Neat boss rush bullet hell game made during a game jam where have to aim and catch your projectile, breakout style, while avoiding enemy bullets. While it's possible that you could point to whatever game did this style first, the dual projectile options, specific hold and shoot input, and deep south style twang all culminate in a unique package worth trying out.

That's exactly the point I want to stress, this texturally detailed aqua imbued gameboy style sendback is worth trying. The specific dodge and weave is a style of combat I really respect and crave, one where you have to be mindful as much about your attacks as you are your evasiveness. You rarely see game design like that outside of your Punchouts and such. Most of the 'SHMUP's I play treat bullets as an infinite or simple 'cooldown' resource which just means lining yourself up with your assailtant and holding a button. This more angular fished approach and limited horizontal movment opportunity gives a real alternative worth appreciating.

That being said I have tapped the glorious red "Abandoned" button on here, indicating that I have no interest in beating it. That's being the 3rd (and probably final) crocodile fight, while may be doable, I cant and wont be able to surpass. Closest I can get is about half way before being overwhelmed by the shotgun bullet patterns. The idea of the fight is obvious to me and in theory I like it as a (probable) send off to the game. You have to tactically keep his appendages down (hands and tail), thus engaging in crowd control. The issue is they spawn back too quickly after being removed and his main shotgun attack is too sporadic and close to the players hitbox to be able to manuveur safely from. On top of this, there is also no I-frames for getting hit, or at least the window is so small you cant rely on it. So a single wave of bullets could clear you out regardless. While the first 2 bosses are a treat, the third is an exercise in trial and error at best, one that I think could have been avoided by pulling the boss further back from the player so the bullet patterns are more readable along with increasing IFrames. As it is, I wouldn't be suprised if almost nobody defeats this.

...I would usually just look up what to do for the part I'm stuck on but as far I can find no video evidence of this work exists. I think this is probably comparable to if you tried to play through something like Punchout before there were internet guides on the game. In that sense, it fits rather appropriately into the albeit thin narrative of Blue Bayou. Your protagonist in is being shook down by these massive aquatic mafiosos for their debts they owe, so you could read the immense difficulty spike as a tragedy in form. In the world of sharks and minnows, the minnows can only do but so much not to get swallowed whole. That is to say this is one of those games where you feel pretty okay not finishing it out. In this sense I think designers should give good thought to their failure states as a ludonarrative force: Some players may just never beat it, how do we invoke that in a way that feels appropriate?

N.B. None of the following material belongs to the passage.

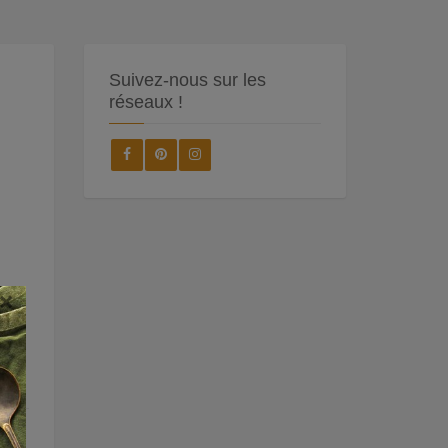
Suivez-nous sur les
réseaux !
×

Blue Bayou indirectly reminds me that a special losing screen splash may be all the difference in imprinting this narrative of failure. In Fallout if you die, the narrator will comment on how you failed in a way that's poignant, almost as if to say 'this place is gnarly, theres no shame to be had that you didnt make it'. Similarly, in Punchout your character losing is the expected output. Asking if you want to retire or not. Boxer's retire all the time due to being outbested or no longer able to keep up. However these examples are far and few between. Most action games, including this one, both try to advise you and rope you back in as an infinite loop of play. Death is merely a setback that you should feel bad about. Even Dark Souls is guilty of this, throwing a "YOU DIED" text on screen which the player recieves only in embarrassment.

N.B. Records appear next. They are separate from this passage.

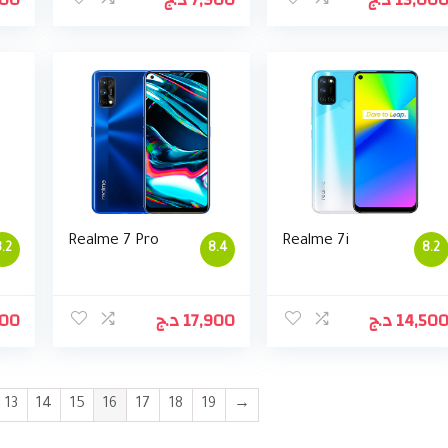
Realme 7 Pro
Realme 7i
.2
8.4
8.2
500
د.ج
17,900
د.ج
14,50
13
14
15
16
17
18
19
→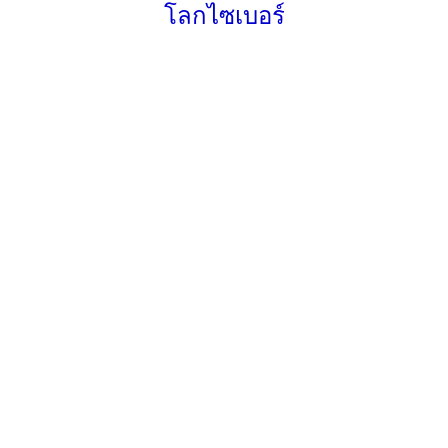
โลกไซเบอร์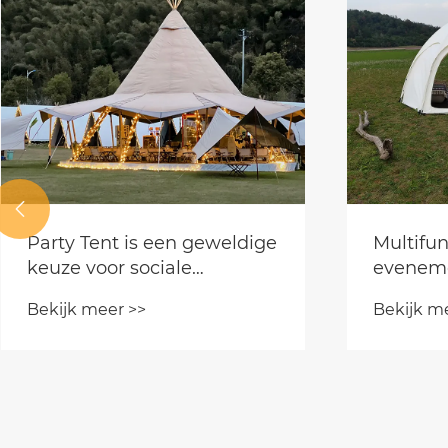

Party Tent is een geweldige
Multifun
keuze voor sociale
evenem
evenementen
Bekijk meer >>
Bekijk m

This is why I have felt the urge to warn yall about how the game is good, but you dont have to complete it. Having players offset the cost of giving each other this caution is a sore point not found merely in Blue Bayou but is an industry wide regression from throwing set backs at the player (life systems, limited save points, etc.). I think its no suprise most people get upset that they lose now in games, they have been trained to see it as a shameful loss of progress rather than a story of understandable limitations. I'm not trying to dig a heel into Blue Bayou here, moreso I am trying to illustrate that if you find yourself warning other players about a games difficulty then that may be a genuine ludonarrative dissonance worth unmasking in more depth. May that be the only weakness of this twangy pond, and let the crocodile king reign in the watery kingdom in the meantime, taking shade under the dock.